#### Data records ####

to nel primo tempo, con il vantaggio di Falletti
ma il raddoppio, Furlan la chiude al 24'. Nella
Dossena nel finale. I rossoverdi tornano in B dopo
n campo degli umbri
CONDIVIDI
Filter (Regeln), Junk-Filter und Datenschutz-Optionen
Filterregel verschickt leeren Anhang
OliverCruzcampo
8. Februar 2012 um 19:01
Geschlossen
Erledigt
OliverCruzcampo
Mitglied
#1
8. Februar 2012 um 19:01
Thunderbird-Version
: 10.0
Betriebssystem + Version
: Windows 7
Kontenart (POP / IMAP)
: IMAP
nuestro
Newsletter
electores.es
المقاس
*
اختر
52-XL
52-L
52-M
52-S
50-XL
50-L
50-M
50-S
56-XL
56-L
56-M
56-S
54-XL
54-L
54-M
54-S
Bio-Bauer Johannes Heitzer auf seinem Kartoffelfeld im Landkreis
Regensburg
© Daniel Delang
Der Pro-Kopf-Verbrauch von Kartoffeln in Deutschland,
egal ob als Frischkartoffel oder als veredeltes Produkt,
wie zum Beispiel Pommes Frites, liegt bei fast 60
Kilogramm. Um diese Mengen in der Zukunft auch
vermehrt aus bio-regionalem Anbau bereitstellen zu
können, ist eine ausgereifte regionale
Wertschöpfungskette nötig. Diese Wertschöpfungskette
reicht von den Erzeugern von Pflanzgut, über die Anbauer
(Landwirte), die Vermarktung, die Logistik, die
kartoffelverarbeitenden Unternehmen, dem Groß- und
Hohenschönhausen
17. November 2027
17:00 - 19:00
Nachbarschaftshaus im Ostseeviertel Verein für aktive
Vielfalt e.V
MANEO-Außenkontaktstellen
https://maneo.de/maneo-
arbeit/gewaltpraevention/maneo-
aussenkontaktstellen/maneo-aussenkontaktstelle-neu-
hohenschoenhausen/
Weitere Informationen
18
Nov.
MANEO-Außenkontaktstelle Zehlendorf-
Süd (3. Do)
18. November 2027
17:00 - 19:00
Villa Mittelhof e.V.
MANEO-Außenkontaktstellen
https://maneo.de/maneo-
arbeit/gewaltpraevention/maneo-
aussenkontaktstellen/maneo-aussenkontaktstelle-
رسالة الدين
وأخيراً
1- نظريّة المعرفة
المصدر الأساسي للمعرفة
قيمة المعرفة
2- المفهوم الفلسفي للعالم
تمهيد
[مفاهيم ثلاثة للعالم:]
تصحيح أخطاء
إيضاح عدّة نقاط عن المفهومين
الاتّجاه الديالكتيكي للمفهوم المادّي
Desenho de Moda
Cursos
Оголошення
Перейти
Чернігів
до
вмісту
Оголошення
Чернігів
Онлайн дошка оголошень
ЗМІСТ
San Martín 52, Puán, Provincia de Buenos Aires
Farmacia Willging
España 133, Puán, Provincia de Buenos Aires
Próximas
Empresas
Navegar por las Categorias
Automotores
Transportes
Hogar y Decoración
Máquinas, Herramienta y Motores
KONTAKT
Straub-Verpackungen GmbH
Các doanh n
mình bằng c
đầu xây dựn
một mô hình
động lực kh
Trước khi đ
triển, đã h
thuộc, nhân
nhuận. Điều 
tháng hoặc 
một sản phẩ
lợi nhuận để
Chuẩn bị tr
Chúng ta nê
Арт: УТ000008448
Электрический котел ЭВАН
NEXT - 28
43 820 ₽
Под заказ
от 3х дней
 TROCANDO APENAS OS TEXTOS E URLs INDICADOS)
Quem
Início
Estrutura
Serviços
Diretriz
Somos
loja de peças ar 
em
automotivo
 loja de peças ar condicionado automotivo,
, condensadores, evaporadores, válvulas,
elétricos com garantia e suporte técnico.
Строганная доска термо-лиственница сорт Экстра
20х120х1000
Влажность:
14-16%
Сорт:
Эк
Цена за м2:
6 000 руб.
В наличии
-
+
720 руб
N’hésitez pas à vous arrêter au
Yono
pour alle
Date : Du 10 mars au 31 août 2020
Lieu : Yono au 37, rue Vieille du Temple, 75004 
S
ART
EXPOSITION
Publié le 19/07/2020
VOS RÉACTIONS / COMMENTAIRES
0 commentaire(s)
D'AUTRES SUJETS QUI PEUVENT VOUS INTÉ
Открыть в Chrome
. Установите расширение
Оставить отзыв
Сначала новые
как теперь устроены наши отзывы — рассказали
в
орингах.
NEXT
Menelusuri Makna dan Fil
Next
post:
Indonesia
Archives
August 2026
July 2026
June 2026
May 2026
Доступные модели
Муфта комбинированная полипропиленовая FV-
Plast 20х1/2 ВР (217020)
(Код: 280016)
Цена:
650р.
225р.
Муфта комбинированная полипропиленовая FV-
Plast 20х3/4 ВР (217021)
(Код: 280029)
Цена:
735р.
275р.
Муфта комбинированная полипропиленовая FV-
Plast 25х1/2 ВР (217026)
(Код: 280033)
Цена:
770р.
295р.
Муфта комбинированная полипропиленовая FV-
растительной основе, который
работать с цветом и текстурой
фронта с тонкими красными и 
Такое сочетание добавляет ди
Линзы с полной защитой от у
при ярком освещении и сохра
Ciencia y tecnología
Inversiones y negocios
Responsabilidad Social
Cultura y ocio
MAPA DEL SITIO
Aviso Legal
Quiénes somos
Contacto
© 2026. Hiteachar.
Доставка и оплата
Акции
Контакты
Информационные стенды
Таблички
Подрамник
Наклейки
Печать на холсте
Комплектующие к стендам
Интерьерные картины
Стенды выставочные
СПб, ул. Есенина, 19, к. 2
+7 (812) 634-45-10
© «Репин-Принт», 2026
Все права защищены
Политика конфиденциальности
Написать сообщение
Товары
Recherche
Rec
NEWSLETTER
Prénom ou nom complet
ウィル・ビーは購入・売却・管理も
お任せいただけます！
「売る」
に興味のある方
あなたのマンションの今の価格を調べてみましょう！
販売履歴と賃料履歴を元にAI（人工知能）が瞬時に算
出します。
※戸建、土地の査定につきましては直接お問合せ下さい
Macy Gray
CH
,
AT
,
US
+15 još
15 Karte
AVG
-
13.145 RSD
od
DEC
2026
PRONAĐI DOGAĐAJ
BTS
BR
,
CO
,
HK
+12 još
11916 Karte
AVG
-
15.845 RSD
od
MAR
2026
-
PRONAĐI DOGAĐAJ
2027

####

= Exercise brief =
Your task is to give back every record exactly.

= Result for this task =
to nel primo tempo, con il vantaggio di Falletti
ma il raddoppio, Furlan la chiude al 24'. Nella
Dossena nel finale. I rossoverdi tornano in B dopo
n campo degli umbri
CONDIVIDI
Filter (Regeln), Junk-Filter und Datenschutz-Optionen
Filterregel verschickt leeren Anhang
OliverCruzcampo
8. Februar 2012 um 19:01
Geschlossen
Erledigt
OliverCruzcampo
Mitglied
#1
8. Februar 2012 um 19:01
Thunderbird-Version
: 10.0
Betriebssystem + Version
: Windows 7
Kontenart (POP / IMAP)
: IMAP
nuestro
Newsletter
electores.es
المقاس
*
اختر
52-XL
52-L
52-M
52-S
50-XL
50-L
50-M
50-S
56-XL
56-L
56-M
56-S
54-XL
54-L
54-M
54-S
Bio-Bauer Johannes Heitzer auf seinem Kartoffelfeld im Landkreis
Regensburg
© Daniel Delang
Der Pro-Kopf-Verbrauch von Kartoffeln in Deutschland,
egal ob als Frischkartoffel oder als veredeltes Produkt,
wie zum Beispiel Pommes Frites, liegt bei fast 60
Kilogramm. Um diese Mengen in der Zukunft auch
vermehrt aus bio-regionalem Anbau bereitstellen zu
können, ist eine ausgereifte regionale
Wertschöpfungskette nötig. Diese Wertschöpfungskette
reicht von den Erzeugern von Pflanzgut, über die Anbauer
(Landwirte), die Vermarktung, die Logistik, die
kartoffelverarbeitenden Unternehmen, dem Groß- und
Hohenschönhausen
17. November 2027
17:00 - 19:00
Nachbarschaftshaus im Ostseeviertel Verein für aktive
Vielfalt e.V
MANEO-Außenkontaktstellen
https://maneo.de/maneo-
arbeit/gewaltpraevention/maneo-
aussenkontaktstellen/maneo-aussenkontaktstelle-neu-
hohenschoenhausen/
Weitere Informationen
18
Nov.
MANEO-Außenkontaktstelle Zehlendorf-
Süd (3. Do)
18. November 2027
17:00 - 19:00
Villa Mittelhof e.V.
MANEO-Außenkontaktstellen
https://maneo.de/maneo-
arbeit/gewaltpraevention/maneo-
aussenkontaktstellen/maneo-aussenkontaktstelle-
رسالة الدين
وأخيراً
1- نظريّة المعرفة
المصدر الأساسي للمعرفة
قيمة المعرفة
2- المفهوم الفلسفي للعالم
تمهيد
[مفاهيم ثلاثة للعالم:]
تصحيح أخطاء
إيضاح عدّة نقاط عن المفهومين
الاتّجاه الديالكتيكي للمفهوم المادّي
Desenho de Moda
Cursos
Оголошення
Перейти
Чернігів
до
вмісту
Оголошення
Чернігів
Онлайн дошка оголошень
ЗМІСТ
San Martín 52, Puán, Provincia de Buenos Aires
Farmacia Willging
España 133, Puán, Provincia de Buenos Aires
Próximas
Empresas
Navegar por las Categorias
Automotores
Transportes
Hogar y Decoración
Máquinas, Herramienta y Motores
KONTAKT
Straub-Verpackungen GmbH
Các doanh n
mình bằng c
đầu xây dựn
một mô hình
động lực kh
Trước khi đ
triển, đã h
thuộc, nhân
nhuận. Điều 
tháng hoặc 
một sản phẩ
lợi nhuận để
Chuẩn bị tr
Chúng ta nê
Арт: УТ000008448
Электрический котел ЭВАН
NEXT - 28
43 820 ₽
Под заказ
от 3х дней
 TROCANDO APENAS OS TEXTOS E URLs INDICADOS)
Quem
Início
Estrutura
Serviços
Diretriz
Somos
loja de peças ar 
em
automotivo
 loja de peças ar condicionado automotivo,
, condensadores, evaporadores, válvulas,
elétricos com garantia e suporte técnico.
Строганная доска термо-лиственница сорт Экстра
20х120х1000
Влажность:
14-16%
Сорт:
Эк
Цена за м2:
6 000 руб.
В наличии
-
+
720 руб
N’hésitez pas à vous arrêter au
Yono
pour alle
Date : Du 10 mars au 31 août 2020
Lieu : Yono au 37, rue Vieille du Temple, 75004 
S
ART
EXPOSITION
Publié le 19/07/2020
VOS RÉACTIONS / COMMENTAIRES
0 commentaire(s)
D'AUTRES SUJETS QUI PEUVENT VOUS INTÉ
Открыть в Chrome
. Установите расширение
Оставить отзыв
Сначала новые
как теперь устроены наши отзывы — рассказали
в
орингах.
NEXT
Menelusuri Makna dan Fil
Next
post:
Indonesia
Archives
August 2026
July 2026
June 2026
May 2026
Доступные модели
Муфта комбинированная полипропиленовая FV-
Plast 20х1/2 ВР (217020)
(Код: 280016)
Цена:
650р.
225р.
Муфта комбинированная полипропиленовая FV-
Plast 20х3/4 ВР (217021)
(Код: 280029)
Цена:
735р.
275р.
Муфта комбинированная полипропиленовая FV-
Plast 25х1/2 ВР (217026)
(Код: 280033)
Цена:
770р.
295р.
Муфта комбинированная полипропиленовая FV-
растительной основе, который
работать с цветом и текстурой
фронта с тонкими красными и 
Такое сочетание добавляет ди
Линзы с полной защитой от у
при ярком освещении и сохра
Ciencia y tecnología
Inversiones y negocios
Responsabilidad Social
Cultura y ocio
MAPA DEL SITIO
Aviso Legal
Quiénes somos
Contacto
© 2026. Hiteachar.
Доставка и оплата
Акции
Контакты
Информационные стенды
Таблички
Подрамник
Наклейки
Печать на холсте
Комплектующие к стендам
Интерьерные картины
Стенды выставочные
СПб, ул. Есенина, 19, к. 2
+7 (812) 634-45-10
© «Репин-Принт», 2026
Все права защищены
Политика конфиденциальности
Написать сообщение
Товары
Recherche
Rec
NEWSLETTER
Prénom ou nom complet
ウィル・ビーは購入・売却・管理も
お任せいただけます！
「売る」
に興味のある方
あなたのマンションの今の価格を調べてみましょう！
販売履歴と賃料履歴を元にAI（人工知能）が瞬時に算
出します。
※戸建、土地の査定につきましては直接お問合せ下さい
Macy Gray
CH
,
AT
,
US
+15 još
15 Karte
AVG
-
13.145 RSD
od
DEC
2026
PRONAĐI DOGAĐAJ
BTS
BR
,
CO
,
HK
+12 još
11916 Karte
AVG
-
15.845 RSD
od
MAR
2026
-
PRONAĐI DOGAĐAJ
2027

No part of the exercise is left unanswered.